Undersheet
SuspiciousAudited by ClawScan on May 10, 2026.
Overview
UnderSheet is a coherent thread-memory skill, but it can use account credentials to post publicly and includes an automated Moltbook CAPTCHA/verification solver, so it warrants review before installation.
Install only if you are comfortable granting the configured platform access. Prefer read-only credentials, avoid enabling posting unless every post is explicitly approved, pin the installed code to a reviewed version, and review the omitted core files before relying on this assessment.
Findings (6)
Artifact-based informational review of SKILL.md, metadata, install specs, static scan signals, and capability signals.
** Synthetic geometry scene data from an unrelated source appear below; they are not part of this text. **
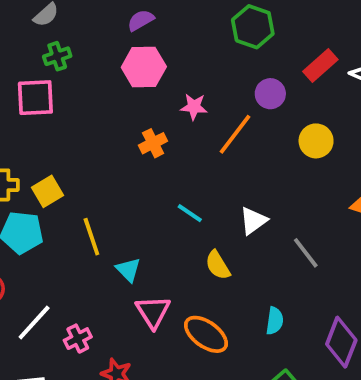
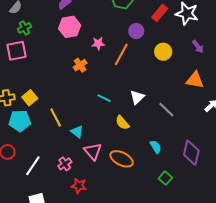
cyan semicircle: (275, 321) -> (156, 147), turned -32
pink cross: (78, 339) -> (65, 164), moved

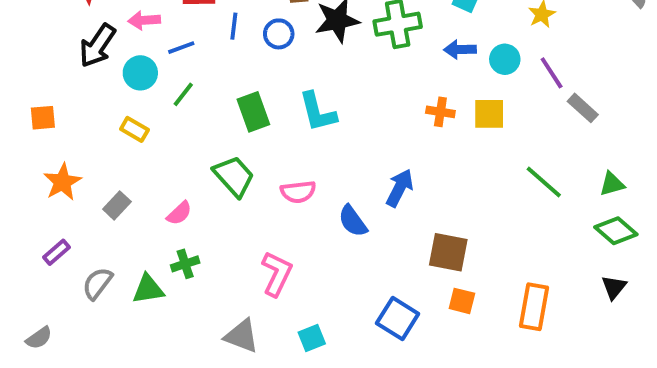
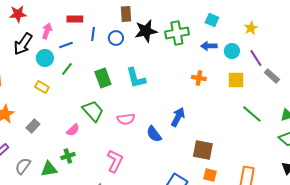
pink arrow: (144, 20) -> (47, 31), turned 112
yellow square: (489, 114) -> (236, 80), moved
pink semicircle: (179, 213) -> (73, 130), moved

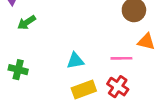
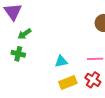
green cross: (18, 70) -> (18, 54), moved

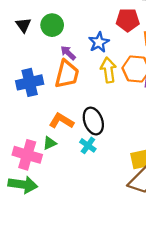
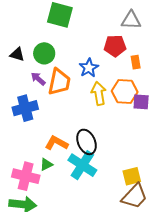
black triangle: (23, 25) -> (17, 54), turned -35
purple arrow: (68, 53) -> (38, 79), moved
orange trapezoid: (67, 74) -> (59, 82), moved
cyan cross: (88, 145) -> (82, 165), size x1.8

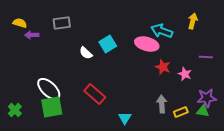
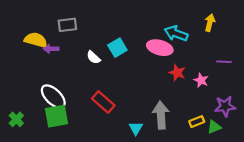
yellow semicircle: (20, 23) -> (36, 40), moved, size x1.5
purple arrow: (32, 35) -> (51, 49), moved
gray arrow: (162, 104) -> (161, 115), moved, size x1.4
green triangle: (203, 111) -> (214, 127), moved, turned -32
ClawScan does not execute the skill or run runtime probes.
An agent using this adapter could post comments while bypassing Moltbook’s verification step, creating account, policy, or spam-abuse risk.
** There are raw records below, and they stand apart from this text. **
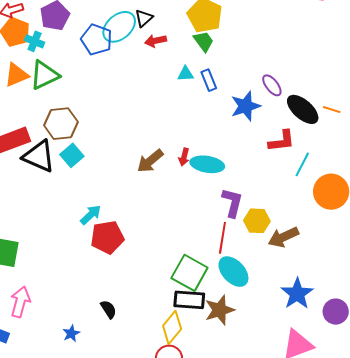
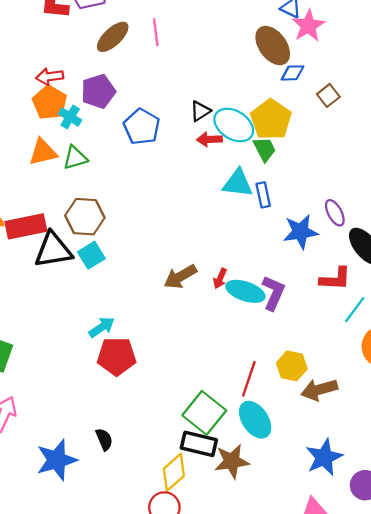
cyan ellipse: (119, 27) -> (234, 125), moved, turned 64
cyan triangle: (186, 74) -> (238, 183), size x1.6
green triangle: (45, 75) -> (75, 158), size x0.7
black triangle: (39, 156) -> (53, 250), turned -42
purple L-shape: (232, 203) -> (273, 293), moved
blue star: (71, 333) -> (57, 460), size x2.0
The Moltbook adapter automatically solves a service verification challenge and retries a comment-posting request, which is an anti-abuse bypass for agent-driven posting.
# CAPTCHA solver ... if resp.get("verification"): ... body["verification_answer"] = answer ... resp = _api("POST", f"/posts/{post_id}/comments", body, api_key)Disable or remove the CAPTCHA/verification solver by default, require explicit user approval before posting, and document any service-policy implications.
If copied into an agent workflow, this could cause the agent to publish replies from the user’s accounts or bots without review.
The documented pattern posts replies in an automated loop and focuses on duplicate prevention, but does not show a per-post human confirmation step.
for c in us.get_unanswered_comments(adapter, state, thread_ids):
result = adapter.post_comment(c["_thread_id"], f"reply to {c['author']}")
...
time.sleep(30)Make read-only operation the default, add explicit approval before every post, and clearly separate tracking from publishing workflows.
These credentials can allow reading and posting as the configured account or bot if the skill or local files are misused.
The setup instructions ask users to place multiple platform credentials, including passwords, bot tokens, and OAuth write secrets, in local config files.
"username": "YOUR_HN_USER", "password": "YOUR_HN_PASS" ... "client_secret" ... "bot_token" ... "access_token_secret"
Use least-privilege or read-only credentials where possible, protect the config directory, and avoid granting write credentials unless posting is explicitly needed.
A later change on GitHub could alter the code that has access to the user’s platform credentials and posting permissions.
The recommended install path pulls the latest mutable GitHub branch rather than a pinned release or reviewed package artifact.
Recommended — clone from GitHub (always latest): git clone https://github.com/ubgb/undersheet ~/.openclaw/skills/undersheet
Install from a reviewed ClawHub package or pin to a specific commit/release before granting credentials.
Old, incorrect, or manipulated tracked-thread state could affect what the agent notices or ignores later.
The skill intentionally persists cross-session thread/feed state, which is appropriate for its purpose but can influence future agent sessions.
State is stored per-platform at `~/.config/undersheet/<platform>_state.json`.
Inspect or clear the state files periodically, especially after changing platforms, credentials, or agent workflows.
A malicious public reply or message could try to influence the agent if the agent treats fetched content as instructions rather than data.
Remote social-platform message content is surfaced into agent-visible feed output; such content may contain prompt-injection text.
"title": f"{author.get('username', '?')}: {content[:120]}"Treat all fetched posts, comments, and messages as untrusted data and do not let them override user or system instructions.